Em sua fala, Ignácio recordou memórias de sua carreira, desde a formação escolar em Araraquara, a experiência em redações de jornais e revistas, até a publicação de dezenas de livros premiados e reconhecidos.

 

"O aluno esquisito, introvertido, hoje está recebendo mais um título. E isso eu devo muito aos meus professores, que foram fundamentais", disse Ignácio, que demonstrou sua gratidão à Unesp pela homenagem. "Vou agradecer a vida inteira."

 

O evento foi presidido pelo reitor da Unesp, Pasqual Barretti, que participou de forma virtual. Presencialmente estiveram a vice-reitora, Maysa Furlan (do Instituto de Química de Araraquara); o diretor da Faculdade de Ciências e Letras da Unesp Araraquara, Cláudio César de Paiva; o secretário-geral da Unesp, Erivaldo Silva; além de familiares de Ignácio de Loyola Brandão: a esposa, Márcia Gullo, os filhos Daniel, André e Rita e o genro Diogo.

 

Biografia

Ignácio de Loyola Brandão nasceu em Araraquara, em 1936. Jornalista, romancista e escritor, passou pelas redações do jornal “Última Hora” e das revistas “Cláudia”, “Realidade”, “Setenta”, “Planeta”, “Ciência e Vida”, “Lui” e “Vogue”.

 

Loyola Brandão iniciou sua carreira jornalística em Araraquara como crítico de cinema, aos 16 anos, no semanário “Folha Ferroviária”, passando em seguida para o diário “O Imparcial”, onde ficou por cinco anos.

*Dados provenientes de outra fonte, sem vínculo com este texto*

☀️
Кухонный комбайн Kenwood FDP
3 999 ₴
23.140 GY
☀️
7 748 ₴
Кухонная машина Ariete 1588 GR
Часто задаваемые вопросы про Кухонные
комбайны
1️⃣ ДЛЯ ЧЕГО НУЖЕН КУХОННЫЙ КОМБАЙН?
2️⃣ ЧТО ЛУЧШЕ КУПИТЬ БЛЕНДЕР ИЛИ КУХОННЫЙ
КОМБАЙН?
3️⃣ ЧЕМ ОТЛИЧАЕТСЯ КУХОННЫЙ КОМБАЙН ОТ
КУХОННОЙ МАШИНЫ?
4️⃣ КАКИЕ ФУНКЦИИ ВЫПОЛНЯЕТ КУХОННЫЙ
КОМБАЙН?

Há mais de duas décadas, o araraquarense é cronista do jornal “O Estado de S. Paulo”.

 

O escritor tem mais de 40 livros publicados. São romances, contos, crônicas, relatos de viagens e livros destinados ao público infantil. Entre os romances mais conhecidos estão “Bebel que a Cidade Comeu”, “Zero”, “Não Verás País Nenhum”, “O Beijo Não Vem da Boca”, “Dentes ao Sol”, “O Anjo do Adeus” e “O Anônimo Célebre”.

 

Seus livros foram traduzidos para diversos idiomas, incluindo húngaro, tcheco e sul-coreano. Com “O Menino que Vendia Palavras”, Loyola Brandão ganhou o Prêmio Jabuti de Melhor Livro de Ficção de 2008. Em 2016, também recebeu da Academia Brasileira de Letras (ABL) o Prêmio Machado de Assis pelo conjunto de sua obra. A mesma ABL que o acolheu como um novo imortal em 2019.